SANIK DOKTORLAR İDDİALARI REDDETTİ
Açılan davada sorumlu doktor G.V.T., ailenin iddialarını asılsız ve soyut olarak değerlendirerek, tıbbi hata olarak kabul edilemeyeceğini belirtti. G.V.T., bebeğin durumunun yanlış teşhis ve tedavi değil, erken doğum kaynaklı semptomlar olduğunu açıkladı. Diğer doktor G.A. ise, 16 Ekim günü bebeği muayene etmek üzere hastaneye çağrıldığını ve gerekli yükümlülükleri yerine getirdiğini bildirdi.
İstanbul Üniversitesi Cerrahpaşa Tıp Fakültesi Çocuk Nöroloji Bilim Dalı Başkanı Doç. Dr. Sema Saltık tarafından hazırlan raporda, bebekte hem dil hem de bilişsel gelişimin geride olduğu ve nörolojik muayene bulgularında beyin felci ile zihinsel gelişim geriliği tanısının konduğu belirtildi.
2016 yılında İstanbul Üniversitesi Cerrahpaşa Tıp Fakültesi tarafından hazırlanan raporda ise, doğum şekli ve takip süreçlerinde doktor hatası ve ihmal bulunmadığı ifade edilerek, yaşanan problemlerin bebek hastalığı sırasında karşılaşılan bir komplikasyon olduğu bildirildi.

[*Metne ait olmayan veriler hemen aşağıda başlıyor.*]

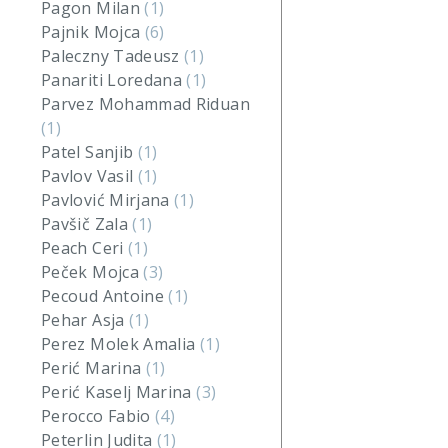
Pagon Milan
(1)
Pajnik Mojca
(6)
Paleczny Tadeusz
(1)
Panariti Loredana
(1)
Parvez Mohammad Riduan
(1)
Patel Sanjib
(1)
Pavlov Vasil
(1)
Pavlović Mirjana
(1)
Pavšič Zala
(1)
Peach Ceri
(1)
Peček Mojca
(3)
Pecoud Antoine
(1)
Pehar Asja
(1)
Perez Molek Amalia
(1)
Perić Marina
(1)
Perić Kaselj Marina
(3)
Perocco Fabio
(4)
Peterlin Judita
(1)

‘BEBEKLERDE BİR ANORMALLİK YOKTU’
Davacı ailenin tanığı Dr. N.K., duruşmada “Bebeğin doğumunda bulundum, ayrıca gebelik takibini ben yaptım. Hamilelik sürecinde USG ile yaptığım kontrolde bebeklerden birinde hafif ventrikülo megali tespit ettim. Daha sonra bir diğer bebeğin suyunun az olması sebebiyle annemi takip ettik. Hamileliğin 31. veya 32. haftasında hastanede doğum oldu” dedi.

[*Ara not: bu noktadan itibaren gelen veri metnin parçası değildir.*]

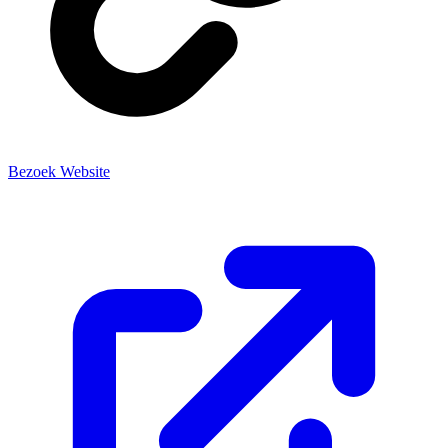
Bezoek Website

“Doğum sırasında çocuk doktoru da vardı ve doğumdan sonraki ilk kontrollerde herhangi bir anormallik saptanmadı, yalnızca erken doğum olduğu için izlemeye alınacakları belirtildi. Bebekler ilgili hastane çalışanları tarafından servise götürüldü ve biz anneyle ilgilendik.” ifadesini kullanan N.K., “Sonraki süreçte davacı anne, hastanede bebekler hakkında bilgi alamadığını dile getirerek benden yardım istedi. Ben hastaneyi aradım ve bebeklerin durumlarının iyi olduğunu, taburcu olacaklarını söylediler. Bunun dışında dava konusuna dair bilgim yok.” dedi.

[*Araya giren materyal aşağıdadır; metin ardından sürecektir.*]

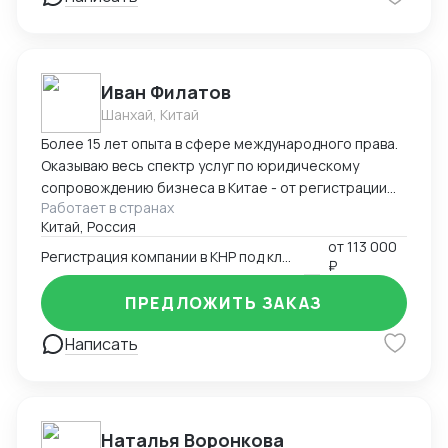
Иван Филатов
Шанхай, Китай
Более 15 лет опыта в сфере международного права.
Оказываю весь спектр услуг по юридическому
сопровождению бизнеса в Китае - от регистрации
Работает в странах
компании с участием граждан России и получения
Китай, Россия
разрешения на работу, миграции бизнеса, открытия
от
113 000
счетов в местном банке, оформления приглашений
Регистрация компании в КНР под ключ
₽
на въезд до взаимодействия с госорганами и
службами в Китае, проверки контрагентов до
ПРЕДЛОЖИТЬ ЗАКАЗ
подготовки и совершения сделок и абонентского
обслуживания бизнеса.
Написать
Наталья Воронкова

AİLEYE İCRA TAKİBİ BAŞLATILDI
Mahkeme heyeti, 12 yıl süren davayı reddetti. 2023 yılında ailenin, davanın uzamasından kaynaklı adli yardım talebiyle Anayasa Mahkemesi’ne başvurması halinde, AYM adli yardım talebini kabul ederek tüm yargı giderlerinden muaf tutma kararı verdi. Ancak mahkeme yine de aile aleyhine borç hükmü vererek, hastane 10 bin 76 TL borç gerekçesiyle aile hakkında icra takibi başlattı.
‘HUKUKİ GÜVENLİĞİMİN SAĞLANMASINI TALEP EDİYORUM’
Acılı anne Sırma Hande Sayın, halktv.com.tr’ye yaptığı açıklamada, “Çocuğumun kafasında hastanede oluşmuş bir kırık var, 12 yıldır bunun nedeni hakkında yanıt alamıyorum. Birçok uzman bizim davamızda bilirkişilik yapmışken, hiçbir şekilde açıklama yapılmadı. Ayrıca çok bariz bir sahteciliğin yapıldığı resmi evrakların olduğuna dair de açıklama gelmedi.” ifadelerini kullandı.
“Ankara’ya gönderilen topuk kanı test sonuçları, hastanenin antetli kağıdına basıldı, altına imzası da hastanenin yetkili biyoloğuna ait. Hiç kimse, ne Sağlık Bakanlığı ne de diğer yetkililer bu durumu sorgulamadı. Ayrıca, Aydınlatılmış Onam Formu’nun eksikliği de hukuki kabul gerektiriyor. Normalde hastaneye girişte 24 saat içinde imzalanması gereken bu form, bizim çocuklarımız taburcu olunduğunda dün imzalanmış. Bunun sonucunda, devlete hukuki güvenliğimin sağlanmasını talep ediyorum.” açıklamasında bulundu.